DATASET EXTRACT:
↓↓↓
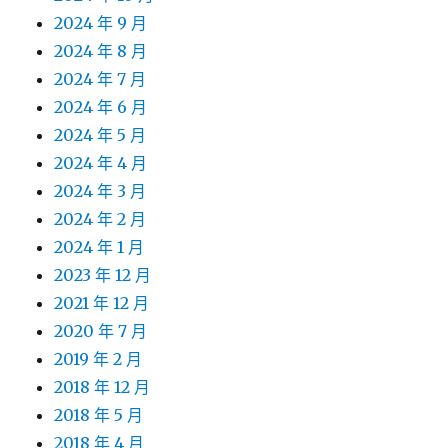
2024 年 9 月
2024 年 8 月
2024 年 7 月
2024 年 6 月
2024 年 5 月
2024 年 4 月
2024 年 3 月
2024 年 2 月
2024 年 1 月
2023 年 12 月
2021 年 12 月
2020 年 7 月
2019 年 2 月
2018 年 12 月
2018 年 5 月
2018 年 4 月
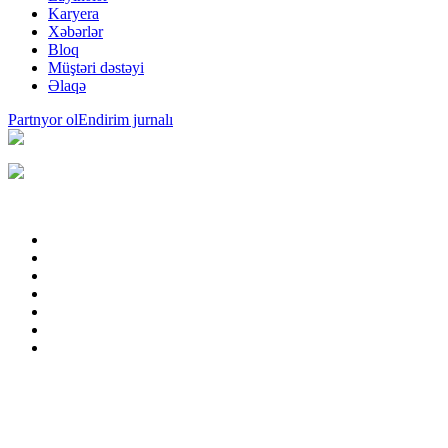
Karyera
Xəbərlər
Bloq
Müştəri dəstəyi
Əlaqə
Partnyor ol
Endirim jurnalı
↑↑↑
EXERCISE PROMPT: Quote the preceding records in their entirety, excluding every picture.

FINAL ANSWER:
2024 年 9 月
2024 年 8 月
2024 年 7 月
2024 年 6 月
2024 年 5 月
2024 年 4 月
2024 年 3 月
2024 年 2 月
2024 年 1 月
2023 年 12 月
2021 年 12 月
2020 年 7 月
2019 年 2 月
2018 年 12 月
2018 年 5 月
2018 年 4 月
Karyera
Xəbərlər
Bloq
Müştəri dəstəyi
Əlaqə
Partnyor ol
Endirim jurnalı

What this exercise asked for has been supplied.